• [TASK ITEM] In the material below, print every line exactly and omit the pictures.

• [THE DATA]
####################

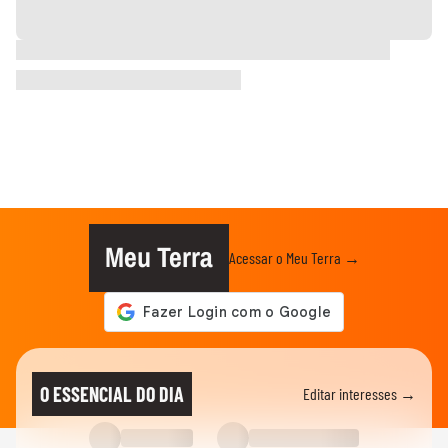
Meu Terra
Acessar o Meu Terra →
O ESSENCIAL DO DIA
Editar interesses →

####################

• [TASK ANSWER]
Meu Terra
Acessar o Meu Terra →
O ESSENCIAL DO DIA
Editar interesses →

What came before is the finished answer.